# MATH 210 Project I: Data Analysis with `Pandas`

`Pandas` is an open source Python library for data analysis, It is designed for cleaning data, analysis and modelling, organizing the results of the analysis for a suitable drawing or list display form in a fast and flexible way. `Pandas` makes Python be more efficiently  and be greater for analysis. (see the [documentation](http://pandas.pydata.org/pandas-docs/stable/dsintro.html)

`Pandas` introduces two main data structures to Python: **Series** and **DataFrames**. Series is one-dimensional and  is mostly used for cases in finance, statistics social science and engineering. DataFrames is tow-dimensional and provides all the data frames and is designed to be integrated in a scientific computing environment.

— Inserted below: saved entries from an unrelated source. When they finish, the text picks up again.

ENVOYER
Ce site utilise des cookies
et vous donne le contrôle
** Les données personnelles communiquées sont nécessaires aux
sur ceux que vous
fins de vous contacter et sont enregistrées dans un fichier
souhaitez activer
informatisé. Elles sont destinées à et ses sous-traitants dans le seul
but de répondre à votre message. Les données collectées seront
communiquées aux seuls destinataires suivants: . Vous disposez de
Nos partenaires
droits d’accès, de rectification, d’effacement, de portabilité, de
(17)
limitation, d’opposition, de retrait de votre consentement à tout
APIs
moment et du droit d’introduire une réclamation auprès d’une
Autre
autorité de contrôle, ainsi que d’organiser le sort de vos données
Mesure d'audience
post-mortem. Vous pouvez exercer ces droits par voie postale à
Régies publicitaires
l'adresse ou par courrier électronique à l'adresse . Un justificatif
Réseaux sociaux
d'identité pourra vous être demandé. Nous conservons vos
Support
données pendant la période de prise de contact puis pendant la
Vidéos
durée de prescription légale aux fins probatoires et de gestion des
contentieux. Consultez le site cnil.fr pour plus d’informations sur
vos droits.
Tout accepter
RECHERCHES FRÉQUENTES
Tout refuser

**My goal** for this tutorial is to explore **three parts** of Pandas by introducing to basic pandas structures and `where` () Method and Masking and to provide explanation of the contents and examples for those who intended to have a better understanding of data analysis.


**PART 1**: Introduction to pandas data structures, with the basics of the library's main data structures: Series 

**PART 2**: Introduction to pandas data structures, with the basics of the library's main data structures: DataFrames 

**PART 3**: Introduction to Index and Selecting Data, focusing more on the `where` ( ) Method and Masking

* `Series` (see the [documentation](http://pandas.pydata.org/pandas-docs/stable/dsintro.html))
* `DataFrames` (see the [documentation](http://pandas.pydata.org/pandas-docs/stable/dsintro.html))
* ` where() Method and Masking` (see the [documentaion](http://pandas.pydata.org/pandas-docs/stable/indexing.html#the-where-method-and-masking))


## Contents

1. `series`
2. `DataFrame`
3. `where` ( ) Method and Masking
4. Exercises

In [None]:
import numpy as np
import pandas as pd
import matplotlib.pyplot as plt
%matplotlib inline

## 1. Series



Series is a one-dimensional object like array and list that can assign a labeled index to each corresponding item. The way to create a Series is to use the general method      $$s = pd.Series(data,index=index)$$

#### The data  can be:
 * ndarray
 * Python dict
 * scalar value

### From ndarray

When `data` is an ndarray, if index is labelled, each item will be assigned to an index lable from 0 to N, where N is the length of the data minus one.

In [None]:
# create an arbitrary list
s = pd.Series(['a','b','c','d','e','f','g','h'])

In [None]:
s

we can specify the index when we write the Series. The index should be the same length as the data

In [None]:
s = pd.Series([90,80,77], index=['Allen','Tom','Cindy'])

In [None]:
s

In [None]:
s = pd.Series(np.random.randn(5))

In [None]:
s

### From dict

If the data is a dictionary, if the index is indexed by the value of the data corresponding to the label will be pulled out. Otherwise, the index will be sorted by the key dictionary. NaN(not a number) represents the missing data introduced in pandas.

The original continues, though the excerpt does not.